Es ist wichtig, nach neuen Hobbys zu suchen, die Ihre Stimmung heben können. Wenn Sie das nächste Mal zur TV-Fernbedienung oder Ihrem Telefon greifen, sollten Sie stattdessen ein kreatives Projekt in Angriff nehmen – auch wenn es so einfach ist wie das Lesen eines Buches oder das Ansehen eines Malkurses online. Es könnte dazu beitragen, einige der mit der Pandemie verbundenen Gefühle der Angst und Isolation zu lindern.

Tipps des Herausgebers

  1. Probieren Sie saisonales Kunsthandwerk wie das Bemalen von Kürbissen oder das Dekorieren von Weihnachtsornamenten
  2. Folgen Sie den Malanleitungen von Bob Ross auf YouTube
  3. Besorgen Sie sich ein kleines Töpferset für zu Hause in Ihrer örtlichen Töpferwerkstatt
  4. Arbeiten Sie mit Tonmaterialien, um Haushaltsgegenstände wie Untersetzer oder Schmuck herzustellen
  5. Erstellen Sie Collagen oder Moodboards aus alten Zeitschriften und Anzeigen

 

Die Verbindung zwischen psychischer Gesundheit und Kunst

Die Studie stellt fest, dass mehr als die Hälfte der Teilnehmer angab, Aktivitäten wie Museumsbesuche, Konzerte und den Besuch von Buchhandlungen vermisst zu haben. Einige Teilnehmer setzten jedoch ihre normalen Gewohnheiten im Zusammenhang mit Kunst fort und 22 % der Befragten steigerten ihren Kunstkonsum oder ihre Kunstproduktion seit Beginn der Pandemie. 1

Fancourt ist davon überzeugt, dass künstlerische Aktivitäten so hilfreich sind, dass Patienten sie auf Rezept erhalten sollten. Untersuchungen zeigen, dass die Teilnahme an kreativen Aktivitäten dazu beitragen kann, Stress abzubauen und den kognitiven Verfall zu verlangsamen. Dieser Zusammenhang zwischen Kunst und psychischer Gesundheit wird seit langem durch Kunsttherapie erforscht , bei der kreative Aktivitäten als Interventionen bei psychischen Problemen wie Angstzuständen und Depressionen dienen.

Was das für Sie bedeutet

Es ist normal, sich in Zeiten der Unsicherheit ängstlich und deprimiert zu fühlen. Um Stress abzubauen, versuchen Sie, sich täglich 30 Minuten lang künstlerischen Aktivitäten zu widmen.

 

Fehlende Verbindung

Während es den meisten Menschen fehlt, zu Konzerten oder Aufführungen zu gehen, vermissen Künstler auch das Erlebnis, ihre Kunst mit anderen zu teilen. Die mangelnde Leistungsfähigkeit hat sich negativ auf die psychische Gesundheit vieler Menschen ausgewirkt.
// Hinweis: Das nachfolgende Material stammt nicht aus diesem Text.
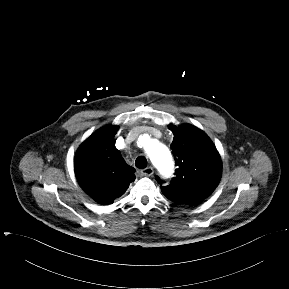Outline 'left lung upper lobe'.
Returning a JSON list of instances; mask_svg holds the SVG:
<instances>
[{
    "instance_id": "5c2ea615",
    "label": "left lung upper lobe",
    "mask_w": 289,
    "mask_h": 289,
    "mask_svg": "<svg viewBox=\"0 0 289 289\" xmlns=\"http://www.w3.org/2000/svg\"><path fill=\"white\" fill-rule=\"evenodd\" d=\"M168 128L174 133L171 149L178 168L170 184L161 186V190L175 203L195 206L208 197L220 181V155L210 138L197 127L183 124ZM156 180L161 183L158 177Z\"/></svg>"
}]
</instances>
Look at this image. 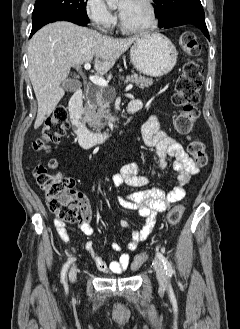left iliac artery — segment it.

„Ich habe das Gefühl, dass ein Teil von mir weggerissen wurde“, sagt Katherine White , eine professionelle Klarinettistin beim Atlanta Ballet Orchestra, zu Verywell. „Alle anderen besuchen Konzerte zur Unterhaltung und weil sie Spaß machen und etwas sind, das man mit der Familie unternehmen kann.“ und Freunde. Ich mache es, weil es meine Berufung ist und genauso ein Teil von mir ist wie das Atmen. Ich denke, wir brauchen die Zusammengehörigkeit und das Glück, die uns Live-Musik und andere Künste geben.“

Die Musikerin, die sich während der Pandemie auf ihr Haustierbetreuungsgeschäft konzentriert hat, glaubt fest an die Kraft der Künste, glaubt jedoch nicht, dass Online-Lösungen wie virtuelle Konzerte persönliche Treffen jemals ersetzen werden. „Nichts ist vergleichbar damit, mit einer Gruppe von Menschen auf der Bühne und im Publikum im selben Raum zu sein und die gleiche Erfahrung zu machen“, sagt sie. „Es gibt eine Elektrizität, die dort und nirgendwo sonst auftritt.“

Die Informationen in diesem Artikel sind zum angegebenen Datum aktuell. Das bedeutet, dass möglicherweise neuere Informationen verfügbar sind, wenn Sie diesen Artikel lesen. Die neuesten Updates zu COVID-19 finden Sie auf unserer Coronavirus-News-Seite .

1 Quelle
  1. APPG zum Thema Kunst, Gesundheit und Wohlbefinden – Webinar-Livestream .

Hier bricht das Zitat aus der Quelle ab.